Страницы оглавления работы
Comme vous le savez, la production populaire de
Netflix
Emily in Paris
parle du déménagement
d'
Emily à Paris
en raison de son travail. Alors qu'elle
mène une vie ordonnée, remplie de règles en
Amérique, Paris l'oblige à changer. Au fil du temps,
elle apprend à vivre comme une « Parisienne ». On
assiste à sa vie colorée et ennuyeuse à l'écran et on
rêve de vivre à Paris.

---

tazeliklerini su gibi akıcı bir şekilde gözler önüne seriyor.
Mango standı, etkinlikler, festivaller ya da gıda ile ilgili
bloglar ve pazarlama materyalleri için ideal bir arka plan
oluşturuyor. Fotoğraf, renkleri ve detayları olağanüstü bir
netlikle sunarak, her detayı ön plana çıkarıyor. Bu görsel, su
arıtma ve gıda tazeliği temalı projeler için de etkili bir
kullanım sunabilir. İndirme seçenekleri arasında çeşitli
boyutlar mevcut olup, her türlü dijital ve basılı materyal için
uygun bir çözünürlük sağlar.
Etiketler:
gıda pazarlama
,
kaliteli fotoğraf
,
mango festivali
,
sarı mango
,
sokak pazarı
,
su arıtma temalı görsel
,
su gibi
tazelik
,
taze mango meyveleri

--

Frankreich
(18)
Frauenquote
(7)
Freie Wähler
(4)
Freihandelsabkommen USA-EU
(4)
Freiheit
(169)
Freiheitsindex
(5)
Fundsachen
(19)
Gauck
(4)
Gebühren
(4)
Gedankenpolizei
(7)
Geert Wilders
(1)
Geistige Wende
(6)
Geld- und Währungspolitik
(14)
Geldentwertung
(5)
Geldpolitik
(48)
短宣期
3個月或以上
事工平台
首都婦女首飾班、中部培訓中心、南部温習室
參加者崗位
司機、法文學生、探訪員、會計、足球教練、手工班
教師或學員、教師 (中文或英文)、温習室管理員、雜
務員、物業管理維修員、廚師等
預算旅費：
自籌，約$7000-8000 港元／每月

## TASK GOAL
Where the string "görsel" occurs in a line of the material above, copy the whole line.

## WRITTEN REPLY
netlikle sunarak, her detayı ön plana çıkarıyor. Bu görsel, su
su arıtma temalı görsel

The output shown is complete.